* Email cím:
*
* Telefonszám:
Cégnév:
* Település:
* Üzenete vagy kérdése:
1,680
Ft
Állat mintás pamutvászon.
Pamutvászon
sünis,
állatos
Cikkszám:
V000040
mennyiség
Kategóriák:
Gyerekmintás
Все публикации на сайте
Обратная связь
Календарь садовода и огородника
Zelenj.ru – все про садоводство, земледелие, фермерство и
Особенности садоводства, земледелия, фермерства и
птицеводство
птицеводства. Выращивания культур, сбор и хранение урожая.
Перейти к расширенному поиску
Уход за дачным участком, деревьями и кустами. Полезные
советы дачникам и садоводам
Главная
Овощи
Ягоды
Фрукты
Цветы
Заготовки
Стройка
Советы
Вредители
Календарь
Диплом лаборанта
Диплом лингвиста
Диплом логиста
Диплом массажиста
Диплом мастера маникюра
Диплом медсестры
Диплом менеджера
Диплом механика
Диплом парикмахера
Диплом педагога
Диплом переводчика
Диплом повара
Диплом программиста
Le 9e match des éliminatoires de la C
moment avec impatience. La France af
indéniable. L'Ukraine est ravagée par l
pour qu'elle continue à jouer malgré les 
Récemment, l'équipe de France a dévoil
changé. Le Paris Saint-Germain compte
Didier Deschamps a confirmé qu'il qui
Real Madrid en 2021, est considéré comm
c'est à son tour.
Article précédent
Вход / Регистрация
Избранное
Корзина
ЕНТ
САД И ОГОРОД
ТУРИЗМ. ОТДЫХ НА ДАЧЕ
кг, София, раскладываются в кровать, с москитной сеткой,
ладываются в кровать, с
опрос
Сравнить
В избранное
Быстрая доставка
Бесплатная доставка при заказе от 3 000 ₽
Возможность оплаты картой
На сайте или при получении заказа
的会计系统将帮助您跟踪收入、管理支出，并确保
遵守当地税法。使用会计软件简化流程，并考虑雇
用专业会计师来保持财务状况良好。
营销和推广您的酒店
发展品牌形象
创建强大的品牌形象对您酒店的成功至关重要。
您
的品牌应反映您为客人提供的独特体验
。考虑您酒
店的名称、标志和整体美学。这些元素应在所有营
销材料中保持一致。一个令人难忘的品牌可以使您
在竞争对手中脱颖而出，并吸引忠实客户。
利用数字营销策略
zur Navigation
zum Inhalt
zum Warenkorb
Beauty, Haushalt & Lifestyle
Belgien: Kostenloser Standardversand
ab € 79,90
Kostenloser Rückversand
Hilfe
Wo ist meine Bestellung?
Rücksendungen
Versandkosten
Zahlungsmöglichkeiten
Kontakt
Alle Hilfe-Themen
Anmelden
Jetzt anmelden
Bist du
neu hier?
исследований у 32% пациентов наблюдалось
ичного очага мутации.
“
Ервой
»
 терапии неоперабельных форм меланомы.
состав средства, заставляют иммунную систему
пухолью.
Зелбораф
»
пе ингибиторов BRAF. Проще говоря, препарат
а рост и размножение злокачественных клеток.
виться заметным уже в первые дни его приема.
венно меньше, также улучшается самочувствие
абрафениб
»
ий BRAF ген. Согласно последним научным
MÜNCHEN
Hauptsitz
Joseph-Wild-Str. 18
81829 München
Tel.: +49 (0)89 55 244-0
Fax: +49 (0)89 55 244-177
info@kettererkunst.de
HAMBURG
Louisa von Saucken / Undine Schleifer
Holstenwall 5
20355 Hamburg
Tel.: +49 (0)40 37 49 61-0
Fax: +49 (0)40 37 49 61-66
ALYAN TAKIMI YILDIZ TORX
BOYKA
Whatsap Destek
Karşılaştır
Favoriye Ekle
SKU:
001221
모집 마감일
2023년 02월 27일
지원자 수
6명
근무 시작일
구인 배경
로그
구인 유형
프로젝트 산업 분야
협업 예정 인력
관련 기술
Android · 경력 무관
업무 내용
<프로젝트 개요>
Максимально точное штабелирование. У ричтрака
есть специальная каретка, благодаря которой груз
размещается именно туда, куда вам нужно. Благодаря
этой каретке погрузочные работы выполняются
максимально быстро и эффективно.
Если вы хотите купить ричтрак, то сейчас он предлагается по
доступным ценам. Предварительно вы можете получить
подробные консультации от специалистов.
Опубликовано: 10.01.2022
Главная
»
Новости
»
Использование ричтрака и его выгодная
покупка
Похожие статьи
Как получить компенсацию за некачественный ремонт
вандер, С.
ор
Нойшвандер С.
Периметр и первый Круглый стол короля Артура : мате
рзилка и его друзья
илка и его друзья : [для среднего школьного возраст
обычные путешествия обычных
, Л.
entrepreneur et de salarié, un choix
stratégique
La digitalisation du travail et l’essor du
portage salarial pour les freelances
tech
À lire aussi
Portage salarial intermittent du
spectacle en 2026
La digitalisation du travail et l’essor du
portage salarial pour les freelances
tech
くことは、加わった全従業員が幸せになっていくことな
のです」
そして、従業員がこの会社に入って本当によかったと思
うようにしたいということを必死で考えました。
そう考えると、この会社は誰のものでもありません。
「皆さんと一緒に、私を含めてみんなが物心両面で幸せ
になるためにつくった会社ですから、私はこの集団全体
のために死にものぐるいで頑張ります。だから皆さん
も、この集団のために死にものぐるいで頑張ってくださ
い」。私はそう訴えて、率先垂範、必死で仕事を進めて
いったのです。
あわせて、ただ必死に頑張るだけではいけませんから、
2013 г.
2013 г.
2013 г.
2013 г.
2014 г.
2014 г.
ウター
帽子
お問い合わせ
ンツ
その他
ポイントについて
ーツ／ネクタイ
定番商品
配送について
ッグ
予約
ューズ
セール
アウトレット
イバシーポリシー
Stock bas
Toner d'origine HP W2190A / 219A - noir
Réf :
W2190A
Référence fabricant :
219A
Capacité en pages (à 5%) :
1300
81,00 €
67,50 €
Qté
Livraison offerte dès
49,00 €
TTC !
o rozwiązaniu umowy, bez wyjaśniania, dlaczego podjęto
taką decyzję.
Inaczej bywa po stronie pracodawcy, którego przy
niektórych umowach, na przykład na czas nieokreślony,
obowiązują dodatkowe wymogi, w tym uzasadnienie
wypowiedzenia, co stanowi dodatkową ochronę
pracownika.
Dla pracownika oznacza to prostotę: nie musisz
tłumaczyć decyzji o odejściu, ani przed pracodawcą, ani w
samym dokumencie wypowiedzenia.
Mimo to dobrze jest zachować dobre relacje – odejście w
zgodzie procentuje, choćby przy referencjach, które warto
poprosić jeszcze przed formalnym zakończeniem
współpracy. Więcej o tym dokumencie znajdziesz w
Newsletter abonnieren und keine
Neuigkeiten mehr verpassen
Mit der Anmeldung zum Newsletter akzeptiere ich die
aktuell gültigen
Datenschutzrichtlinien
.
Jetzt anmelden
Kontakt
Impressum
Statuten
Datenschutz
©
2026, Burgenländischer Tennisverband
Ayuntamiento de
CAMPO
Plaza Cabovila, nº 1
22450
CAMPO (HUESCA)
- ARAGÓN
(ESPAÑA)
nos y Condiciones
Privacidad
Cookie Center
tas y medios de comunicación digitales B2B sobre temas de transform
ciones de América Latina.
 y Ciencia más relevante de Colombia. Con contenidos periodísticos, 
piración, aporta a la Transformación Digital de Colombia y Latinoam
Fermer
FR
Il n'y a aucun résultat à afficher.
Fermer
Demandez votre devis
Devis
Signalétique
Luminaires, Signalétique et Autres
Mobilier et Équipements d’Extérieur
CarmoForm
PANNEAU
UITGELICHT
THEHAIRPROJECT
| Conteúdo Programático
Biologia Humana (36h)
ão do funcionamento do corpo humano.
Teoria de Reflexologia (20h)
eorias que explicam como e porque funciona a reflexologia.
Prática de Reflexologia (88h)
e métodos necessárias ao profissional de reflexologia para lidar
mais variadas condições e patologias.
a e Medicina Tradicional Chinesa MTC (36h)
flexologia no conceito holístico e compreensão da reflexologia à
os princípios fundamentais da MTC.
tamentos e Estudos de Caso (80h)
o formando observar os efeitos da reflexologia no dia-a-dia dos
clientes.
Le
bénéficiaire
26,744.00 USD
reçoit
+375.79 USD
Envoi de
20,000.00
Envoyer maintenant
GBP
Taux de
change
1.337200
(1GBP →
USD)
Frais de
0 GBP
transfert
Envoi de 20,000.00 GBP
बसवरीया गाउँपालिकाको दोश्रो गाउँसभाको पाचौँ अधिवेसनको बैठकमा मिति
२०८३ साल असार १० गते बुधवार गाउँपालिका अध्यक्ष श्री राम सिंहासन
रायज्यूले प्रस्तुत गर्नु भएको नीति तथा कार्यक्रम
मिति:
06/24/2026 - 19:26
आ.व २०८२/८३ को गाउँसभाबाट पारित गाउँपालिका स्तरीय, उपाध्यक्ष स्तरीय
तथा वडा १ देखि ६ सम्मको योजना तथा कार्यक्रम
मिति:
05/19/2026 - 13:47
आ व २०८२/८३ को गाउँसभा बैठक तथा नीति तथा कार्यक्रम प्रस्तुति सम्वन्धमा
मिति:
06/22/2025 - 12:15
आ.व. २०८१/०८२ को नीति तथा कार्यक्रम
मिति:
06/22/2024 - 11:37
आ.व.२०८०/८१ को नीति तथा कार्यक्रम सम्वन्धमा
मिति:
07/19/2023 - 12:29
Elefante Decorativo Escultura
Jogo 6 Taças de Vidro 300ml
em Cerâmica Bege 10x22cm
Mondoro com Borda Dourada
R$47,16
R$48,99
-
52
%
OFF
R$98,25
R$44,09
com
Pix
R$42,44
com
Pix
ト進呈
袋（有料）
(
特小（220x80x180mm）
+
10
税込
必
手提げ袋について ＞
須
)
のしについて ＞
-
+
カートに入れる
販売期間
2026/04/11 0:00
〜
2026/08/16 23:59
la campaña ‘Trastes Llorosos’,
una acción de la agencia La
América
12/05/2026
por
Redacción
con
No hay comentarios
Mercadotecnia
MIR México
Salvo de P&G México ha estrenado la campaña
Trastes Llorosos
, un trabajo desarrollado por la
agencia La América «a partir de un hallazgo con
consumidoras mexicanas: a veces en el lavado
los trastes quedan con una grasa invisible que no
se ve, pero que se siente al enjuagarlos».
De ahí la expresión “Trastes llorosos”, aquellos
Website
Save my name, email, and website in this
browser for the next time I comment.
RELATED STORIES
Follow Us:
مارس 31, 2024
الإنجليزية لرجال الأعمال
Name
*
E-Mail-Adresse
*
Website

# # # #

> _Instructions for the task_: Reprint the data above from the opening line to the line holding "птицеводство", inclusive, and nothing else.

> _Response box_:
* Email cím:
*
* Telefonszám:
Cégnév:
* Település:
* Üzenete vagy kérdése:
1,680
Ft
Állat mintás pamutvászon.
Pamutvászon
sünis,
állatos
Cikkszám:
V000040
mennyiség
Kategóriák:
Gyerekmintás
Все публикации на сайте
Обратная связь
Календарь садовода и огородника
Zelenj.ru – все про садоводство, земледелие, фермерство и
Особенности садоводства, земледелия, фермерства и
птицеводство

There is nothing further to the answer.